DANCE REVIEW : ALL-AILEY PROGRAM AT THE WILTERN
From the lyrical, balletic “Lark Ascending,” through the soulful, sinewy “Revelations,” a suggestion of Alvin Ailey’s remarkable creative range over the past quarter century was evident in a four-part program, Sunday afternoon at the Wiltern Theatre.
The sold-out, all-Ailey bill also tested the capabilities of the current company and sometimes overtaxed it. In Ailey’s problematic Expressionist dance-drama “For Bird--With Love,” for instance, Rodney Nugent lacked his predecessor’s stellar technical surety and volatile charisma as doomed jazz saxophonist Charlie Parker.
Nugent also danced unevenly as the central cavalier in “Lark,” his elegance of bearing undeniable but his mastery of the steps far from conclusive. However, Elizabeth Roxas triumphed opposite him, soaring through deeply sculpted turns into sweeping extensions of great boldness and power.
The classic solo “Cry” found Renee Robinson an Everywoman of awesome dignity and concentration, renewing the work through understatement in the earlier sections but never achieving the full explosive abandon needed for “Right On, Be Free.”

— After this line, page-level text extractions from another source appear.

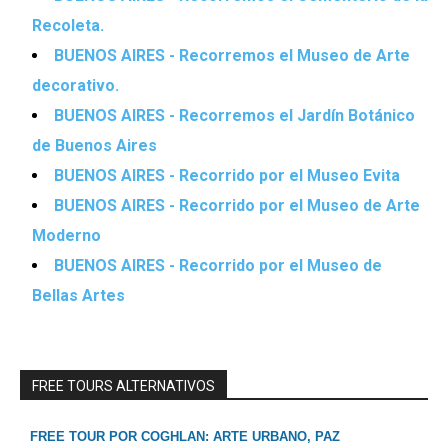
Recoleta.
BUENOS AIRES - Recorremos el Museo de Arte
decorativo.
BUENOS AIRES - Recorremos el Jardín Botánico
de Buenos Aires
BUENOS AIRES - Recorrido por el Museo Evita
BUENOS AIRES - Recorrido por el Museo de Arte
Moderno
BUENOS AIRES - Recorrido por el Museo de
Bellas Artes
FREE TOURS ALTERNATIVOS
FREE TOUR POR COGHLAN: ARTE URBANO, PAZ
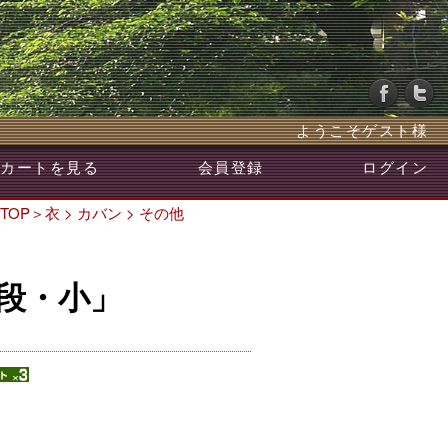
ようこそゲスト様
カートを見る
会員登録
ログイン
TOP
＞
衣
>
カバン
>
その他
段・小」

During the quietly poignant “Fix Me, Jesus” duet from “Revelations,” Robinson seemed almost in a trance and the final image--her hovering above Daniel Clark’s shoulders as if in flight--had overpowering expressive purity.

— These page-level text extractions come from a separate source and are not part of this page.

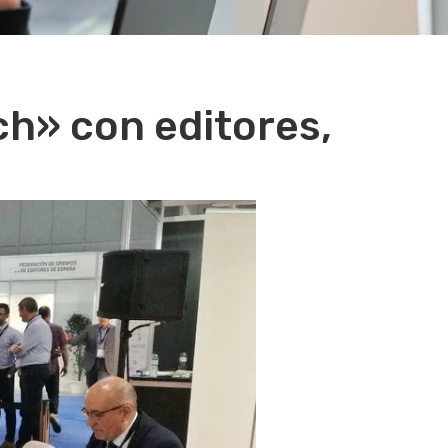
ch» con editores,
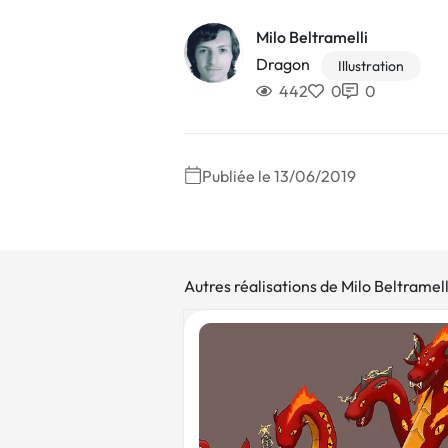
Milo Beltramelli
Dragon
Illustration
442
0
0
Publiée le 13/06/2019
Autres réalisations de Milo Beltramell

The rest of the cast wavered from respectable (Dudley Williams in “I Want to Be Ready”) to undistinguished (Marey Griffith and Kevin Brown in “Wade in the Water”). But, Lord knows, just about any “Revelations” is infinitely better than no “Revelations.” In any case, Marilyn Banks came on so strong as one of the fan-wielding finale celebrants that the afternoon would have been memorable for her alone.